Both Sides of the Telescope: MetaWriting and MetaComic

Last week, I started to work on a sort of meta-comic because comic creation has been on my mind — both for a guest blog post I have submitted for the 4T Virtual Conference on Digital Writing and for the upcoming Digital Writing Month in November.

I began with this:

Eat the Words

And then ended with this:


I wanted to explore if I could use one comic platform and then pull back the lens a bit, and show how one comic was part of a larger comic and idea, and then those were part an even larger idea, and so on.

I was shooting for the idea that inspiration comes from all different places, and different platforms change the way we create things. And in the end, well, I don’t always know where ideas come from. I just know, the string is getting pulled.

The lens was pulled back, showing ever expanding views of the comic in creation.

I put that comic project aside when I got caught up in some other things, but a post by my friend Terry Elliott, inspired by friend Ian O’Byrne, entitled 140 is Dead, 14o is Dead! Long Live the 140! caught my eye, as Terry writes about how Twitter changes the way we write. In doing so, he played around with editing and revision, moving from a wide view of writing to something smaller and confined.

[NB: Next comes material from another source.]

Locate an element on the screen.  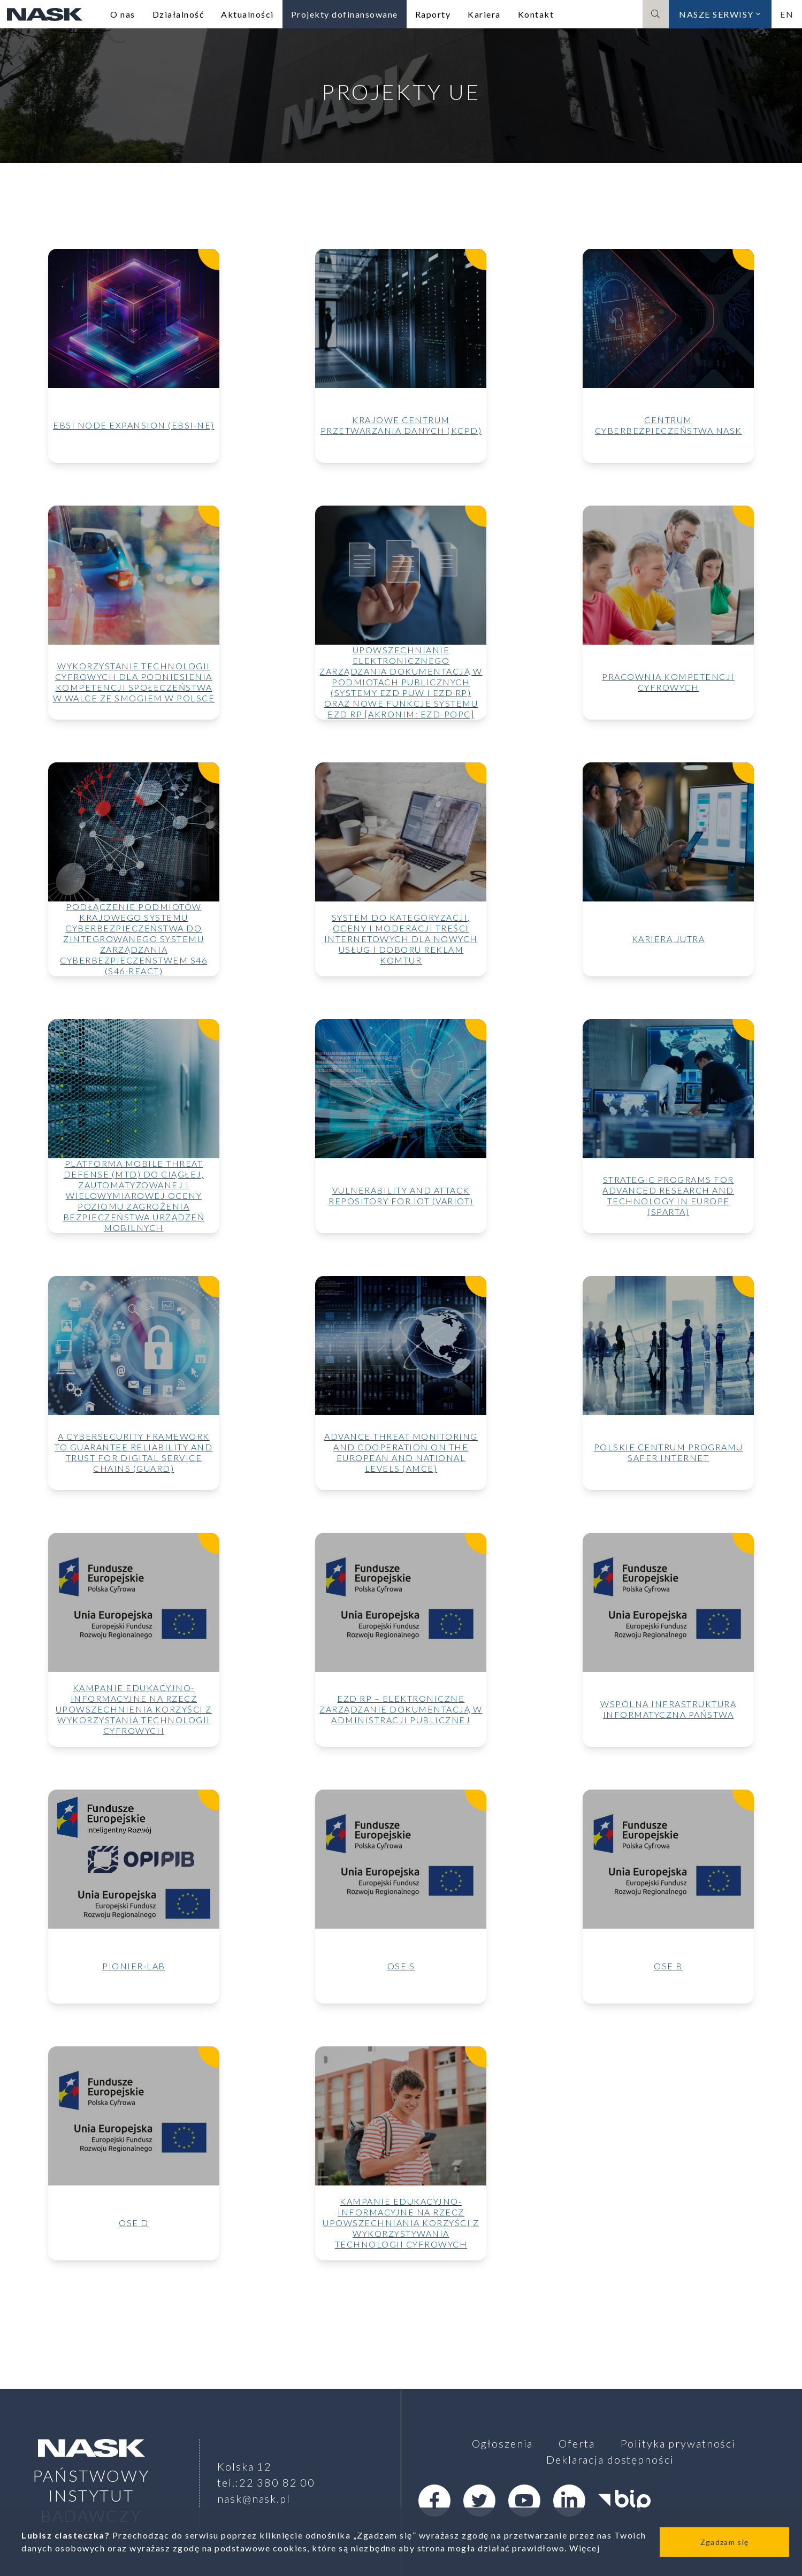
Więcej is located at coordinates (584, 2548).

Terry writes: “I think in the end that Twitter has made me a different kind of writer.  Perhaps it makes me better because I need to reconsider and edit based upon a simple set of initial conditions, fairly rigid editorial guidelines like the 140 character limit. Perhaps it makes me better because it makes me write more then less then more again like the exercise above until I get it right enough.”

The lens was pulled in, showing ever narrowing views of the writing in creation.

It struck me that Terry and I were looking at each other through either end of the compositional telescope — him, with his writing; me, with my comic.

What I wondered was, where do we meet in the middle? Maybe the telescope is the world, and this blog post in the place where his view meets my view.

Peace (in the view of the world),
Kevin

3 Comments
  1. I really like the juxtaposition of your photo with the comic cuts and this reflection. I can very much relate to this idea of cultural universe within which we are swimming and within which stuff connects.

  2. I think this is why kids appreciate when characters in books talk to the reader or do things they thought about saying while they were reading. Show me where you’ve posted about how you create these comics. I want to try one and see if it changes how I think.